ABOUT THIS EXERCISE
Reproduce the data that follows character for character, but omit its pictures.

DATASET CONTENT
··········

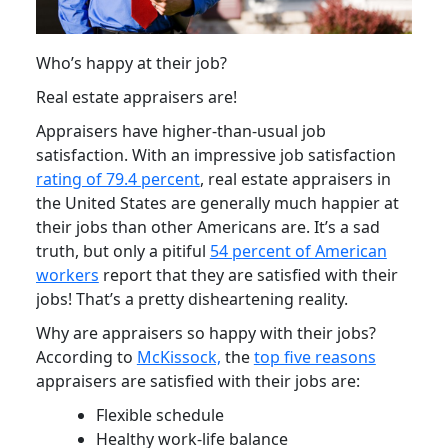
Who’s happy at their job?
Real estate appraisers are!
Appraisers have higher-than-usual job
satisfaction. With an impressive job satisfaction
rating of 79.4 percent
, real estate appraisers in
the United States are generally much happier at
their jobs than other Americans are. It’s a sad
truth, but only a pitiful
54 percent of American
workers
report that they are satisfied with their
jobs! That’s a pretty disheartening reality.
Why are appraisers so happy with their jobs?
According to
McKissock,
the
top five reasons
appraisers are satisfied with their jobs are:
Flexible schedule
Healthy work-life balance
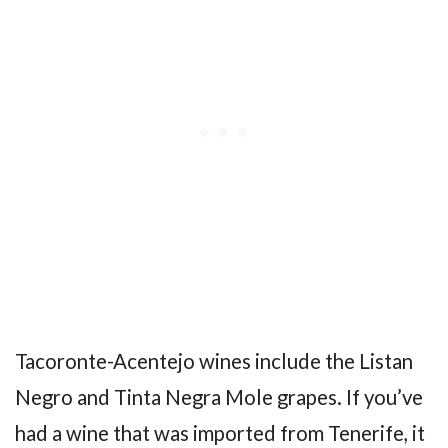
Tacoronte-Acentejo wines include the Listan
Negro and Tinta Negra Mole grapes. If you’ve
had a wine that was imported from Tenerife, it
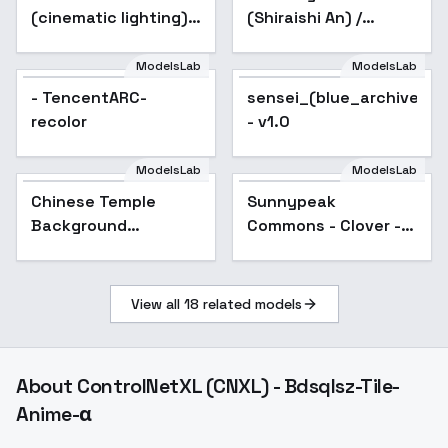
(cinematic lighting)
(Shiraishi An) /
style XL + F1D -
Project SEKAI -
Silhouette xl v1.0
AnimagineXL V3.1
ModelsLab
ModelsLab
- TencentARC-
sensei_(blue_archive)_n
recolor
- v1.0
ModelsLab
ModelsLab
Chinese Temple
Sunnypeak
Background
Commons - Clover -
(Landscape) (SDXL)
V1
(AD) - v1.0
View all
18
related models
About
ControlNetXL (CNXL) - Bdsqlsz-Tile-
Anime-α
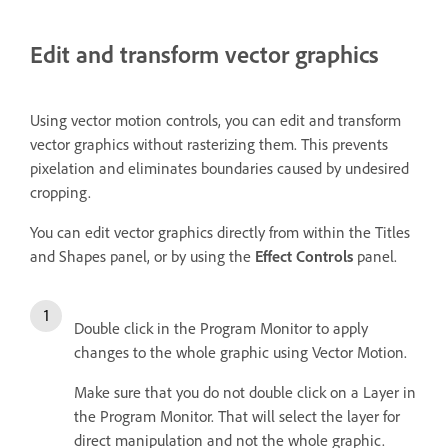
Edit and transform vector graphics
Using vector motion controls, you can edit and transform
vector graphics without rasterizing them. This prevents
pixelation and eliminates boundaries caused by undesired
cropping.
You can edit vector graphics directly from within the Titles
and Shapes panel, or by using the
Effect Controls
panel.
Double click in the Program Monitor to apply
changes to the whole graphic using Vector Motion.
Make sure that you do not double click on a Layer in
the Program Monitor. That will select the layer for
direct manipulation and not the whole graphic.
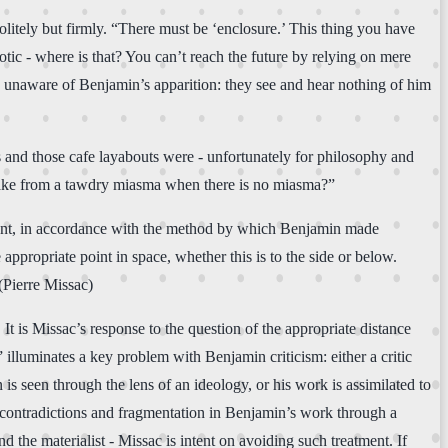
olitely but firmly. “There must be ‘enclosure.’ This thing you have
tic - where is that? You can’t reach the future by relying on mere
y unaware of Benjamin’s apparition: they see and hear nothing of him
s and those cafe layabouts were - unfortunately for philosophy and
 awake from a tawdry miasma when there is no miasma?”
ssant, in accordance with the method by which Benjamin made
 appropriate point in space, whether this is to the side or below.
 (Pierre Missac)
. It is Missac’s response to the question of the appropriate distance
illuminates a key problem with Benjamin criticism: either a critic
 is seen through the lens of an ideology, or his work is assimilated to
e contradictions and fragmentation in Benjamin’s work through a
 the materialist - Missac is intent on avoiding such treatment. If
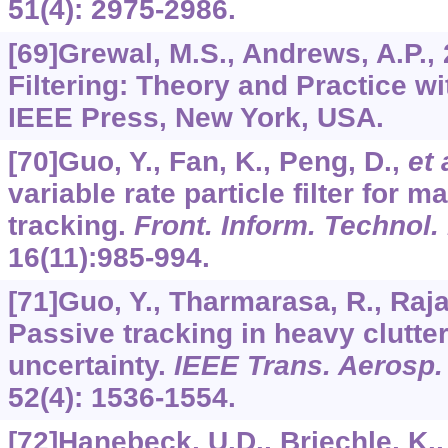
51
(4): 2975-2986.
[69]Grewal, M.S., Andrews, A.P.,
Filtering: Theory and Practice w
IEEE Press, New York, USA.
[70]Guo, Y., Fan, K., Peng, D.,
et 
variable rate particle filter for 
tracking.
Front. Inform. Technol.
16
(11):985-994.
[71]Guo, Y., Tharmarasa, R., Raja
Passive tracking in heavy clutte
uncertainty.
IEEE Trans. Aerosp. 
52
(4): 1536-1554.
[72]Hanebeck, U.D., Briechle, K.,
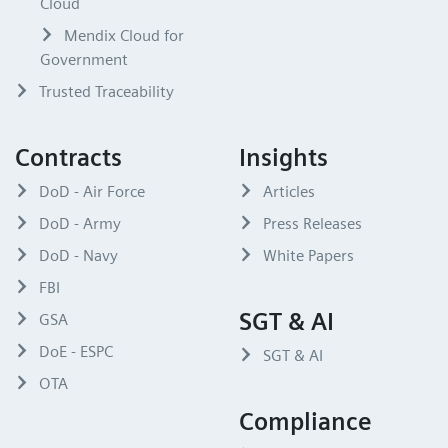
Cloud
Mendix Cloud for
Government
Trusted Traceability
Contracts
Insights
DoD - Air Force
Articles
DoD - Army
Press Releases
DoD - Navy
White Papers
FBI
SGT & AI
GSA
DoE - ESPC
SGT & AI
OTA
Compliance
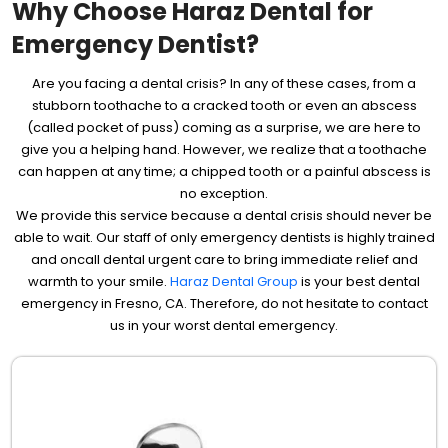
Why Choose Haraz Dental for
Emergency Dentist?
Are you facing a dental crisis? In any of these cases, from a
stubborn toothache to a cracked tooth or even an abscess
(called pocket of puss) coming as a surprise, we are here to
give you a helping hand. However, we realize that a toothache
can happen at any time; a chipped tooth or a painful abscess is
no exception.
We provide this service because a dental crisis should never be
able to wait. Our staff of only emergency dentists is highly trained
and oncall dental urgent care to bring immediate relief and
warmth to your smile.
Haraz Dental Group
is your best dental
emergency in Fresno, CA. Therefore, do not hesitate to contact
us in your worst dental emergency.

··········

SOLUTION FOR THIS PROBLEM
Who’s happy at their job?
Real estate appraisers are!
Appraisers have higher-than-usual job
satisfaction. With an impressive job satisfaction
rating of 79.4 percent
, real estate appraisers in
the United States are generally much happier at
their jobs than other Americans are. It’s a sad
truth, but only a pitiful
54 percent of American
workers
report that they are satisfied with their
jobs! That’s a pretty disheartening reality.
Why are appraisers so happy with their jobs?
According to
McKissock,
the
top five reasons
appraisers are satisfied with their jobs are:
Flexible schedule
Healthy work-life balance
Tacoronte-Acentejo wines include the Listan
Negro and Tinta Negra Mole grapes. If you’ve
had a wine that was imported from Tenerife, it
(cinematic lighting)
(Shiraishi An) /
style XL + F1D -
Project SEKAI -
Silhouette xl v1.0
AnimagineXL V3.1
ModelsLab
ModelsLab
- TencentARC-
sensei_(blue_archive)_n
recolor
- v1.0
ModelsLab
ModelsLab
Chinese Temple
Sunnypeak
Background
Commons - Clover -
(Landscape) (SDXL)
V1
(AD) - v1.0
View all
18
related models
About
ControlNetXL (CNXL) - Bdsqlsz-Tile-
Anime-α
Edit and transform vector graphics
Using vector motion controls, you can edit and transform
vector graphics without rasterizing them. This prevents
pixelation and eliminates boundaries caused by undesired
cropping.
You can edit vector graphics directly from within the Titles
and Shapes panel, or by using the
Effect Controls
panel.
Double click in the Program Monitor to apply
changes to the whole graphic using Vector Motion.
Make sure that you do not double click on a Layer in
the Program Monitor. That will select the layer for
direct manipulation and not the whole graphic.
olitely but firmly. “There must be ‘enclosure.’ This thing you have
tic - where is that? You can’t reach the future by relying on mere
y unaware of Benjamin’s apparition: they see and hear nothing of him
s and those cafe layabouts were - unfortunately for philosophy and
 awake from a tawdry miasma when there is no miasma?”
ssant, in accordance with the method by which Benjamin made
 appropriate point in space, whether this is to the side or below.
 (Pierre Missac)
. It is Missac’s response to the question of the appropriate distance
illuminates a key problem with Benjamin criticism: either a critic
 is seen through the lens of an ideology, or his work is assimilated to
e contradictions and fragmentation in Benjamin’s work through a
 the materialist - Missac is intent on avoiding such treatment. If
51
(4): 2975-2986.
[69]Grewal, M.S., Andrews, A.P.,
Filtering: Theory and Practice w
IEEE Press, New York, USA.
[70]Guo, Y., Fan, K., Peng, D.,
et 
variable rate particle filter for 
tracking.
Front. Inform. Technol.
16
(11):985-994.
[71]Guo, Y., Tharmarasa, R., Raja
Passive tracking in heavy clutte
uncertainty.
IEEE Trans. Aerosp. 
52
(4): 1536-1554.
[72]Hanebeck, U.D., Briechle, K.,
Cloud
Mendix Cloud for
Government
Trusted Traceability
Contracts
Insights
DoD - Air Force
Articles
DoD - Army
Press Releases
DoD - Navy
White Papers
FBI
SGT & AI
GSA
DoE - ESPC
SGT & AI
OTA
Compliance
Why Choose Haraz Dental for
Emergency Dentist?
Are you facing a dental crisis? In any of these cases, from a
stubborn toothache to a cracked tooth or even an abscess
(called pocket of puss) coming as a surprise, we are here to
give you a helping hand. However, we realize that a toothache
can happen at any time; a chipped tooth or a painful abscess is
no exception.
We provide this service because a dental crisis should never be
able to wait. Our staff of only emergency dentists is highly trained
and oncall dental urgent care to bring immediate relief and
warmth to your smile.
Haraz Dental Group
is your best dental
emergency in Fresno, CA. Therefore, do not hesitate to contact
us in your worst dental emergency.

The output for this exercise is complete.